Re: [PATCH v2 01/12] fs-verity: add a documentation file

From: Richard Weinberger
Date: Fri Dec 21 2018 - 05:07:03 EST


On Fri, Dec 21, 2018 at 9:58 AM Christoph Hellwig <hch@xxxxxxxxxxxxx> wrote:
>
> On Thu, Dec 20, 2018 at 05:01:58PM -0500, Theodore Y. Ts'o wrote:
> > That's simply not true. Number one, fsverity is not mandatory for all
> > file systems to implement. If XFS doesn't want to implement fscrypt
> > or fsverity, it doesn't have to. Number two, we're not *making* any
> > changes to the kernel code; nothing in mm/filemap.c, et. al. So
> > saying that we are making changes that are impacted by /everyone/ just
> > doesn't make any sense.
>
> Ted, I think you know yourself this isn't true. Whenever we added
> useful interface to one of the major file systems we had other pick
> it up, and that is a good thing because the last thing we need is
> fragmentation of interfaces. And even if that wasn't the case I don't
> think we should take short cuts, because even if an interface was just
> for a file system or two it still needs to be properly desgined.
>
> There is no reason to rush interfacs in, because everytime we have done
> that it has turned out to be a very bad idea in retrospective.

Speaking of interfaces, one thing that needs IMHO more thought is the
user facing interface.
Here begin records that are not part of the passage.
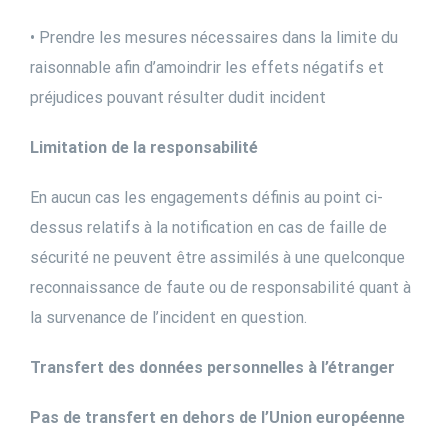
• Prendre les mesures nécessaires dans la limite du
raisonnable afin d’amoindrir les effets négatifs et
préjudices pouvant résulter dudit incident
Limitation de la responsabilité
En aucun cas les engagements définis au point ci-
dessus relatifs à la notification en cas de faille de
sécurité ne peuvent être assimilés à une quelconque
reconnaissance de faute ou de responsabilité quant à
la survenance de l’incident en question.
Transfert des données personnelles à l’étranger
Pas de transfert en dehors de l’Union européenne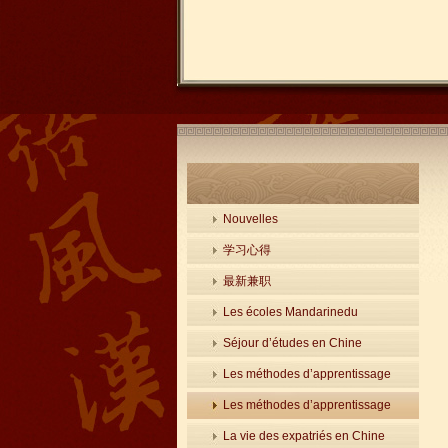
Nouvelles
学习心得
最新兼职
Les écoles Mandarinedu
Séjour d’études en Chine
Les méthodes d’apprentissage
Les méthodes d’apprentissage
La vie des expatriés en Chine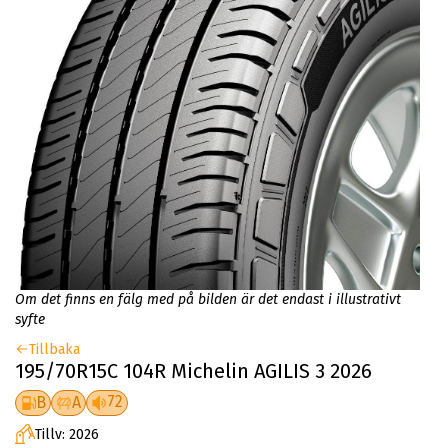
Om det finns en fälg med på bilden är det endast i illustrativt
syfte
Tillbaka
195/70R15C 104R Michelin AGILIS 3 2026
72
B
A
Tillv: 2026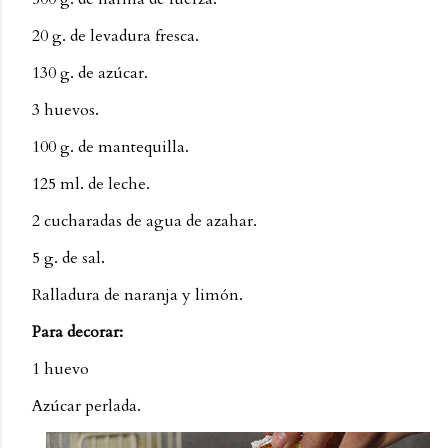
20 g. de levadura fresca.
130 g. de azúcar.
3 huevos.
100 g. de mantequilla.
125 ml. de leche.
2 cucharadas de agua de azahar.
5 g. de sal.
Ralladura de naranja y limón.
Para decorar:
1 huevo
Azúcar perlada.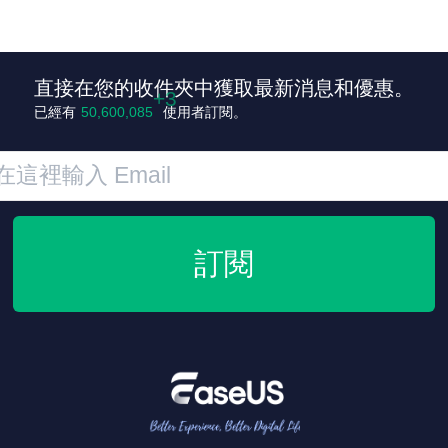
直接在您的收件夾中獲取最新消息和優惠。
已經有
50,600,088
使用者訂閱。
訂閱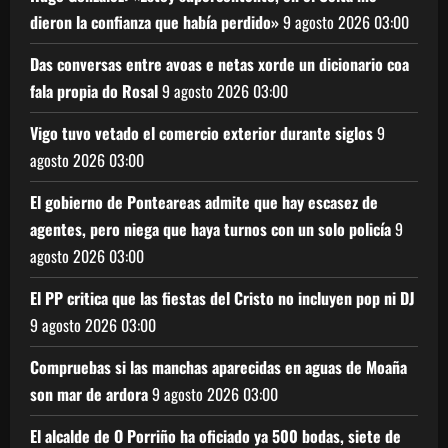
dieron la confianza que había perdido»
9 agosto 2026
03:00
Das conversas entre avoas e netas xorde un dicionario coa
fala propia do Rosal
9 agosto 2026
03:00
Vigo tuvo vetado el comercio exterior durante siglos
9
agosto 2026
03:00
El gobierno de Ponteareas admite que hay escasez de
agentes, pero niega que haya turnos con un solo policía
9
agosto 2026
03:00
El PP critica que las fiestas del Cristo no incluyen pop ni DJ
9 agosto 2026
03:00
Compruebas si las manchas aparecidas en aguas de Moaña
son mar de ardora
9 agosto 2026
03:00
El alcalde de O Porriño ha oficiado ya 500 bodas, siete de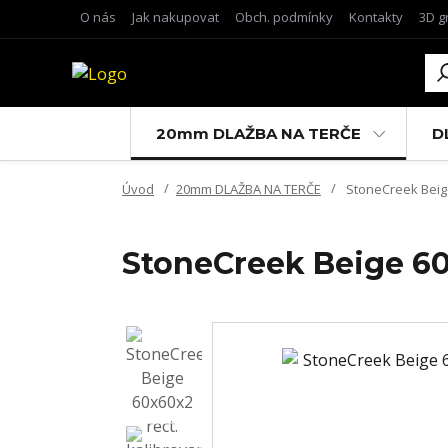
O nás
Jak nakupovat
Obch. podmínky
Kontakty
3D g
20mm DLAŽBA NA TERČE
D
Úvod
20mm DLAŽBA NA TERČE
StoneCreek Beige 
StoneCreek Beige 60x6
Not only in the fsverity case, in all cases.

Linux has currently many different ways to implement and check
(cryptographic)-integrity.
Just to name a few, fsverity, UBIFS' auth feature, BTRFS csum,
EVM/IMA, dm-integrity,
dm-verity, ...

At least for filesystems it would be good to have a common interface
to query the
integrity status of a file.
So far we have mixture of different return codes (EPERM, EUCLEAN, EINVAL),
audit events plus cryptic kernel logs.

In UBIFS we return EPERM in case of an auth failure, we followed EVM/IMA.
fsverity goes the EUCLEAN route, just like BTRFS for check sum failures.

Before everything is set in stone, let's try to consolidate at least this.

Along with that, what about the statx() interface?
We have already STATX_ATTR_ENCRYPTED, why no STATX_ATTR_AUTHENTICATED?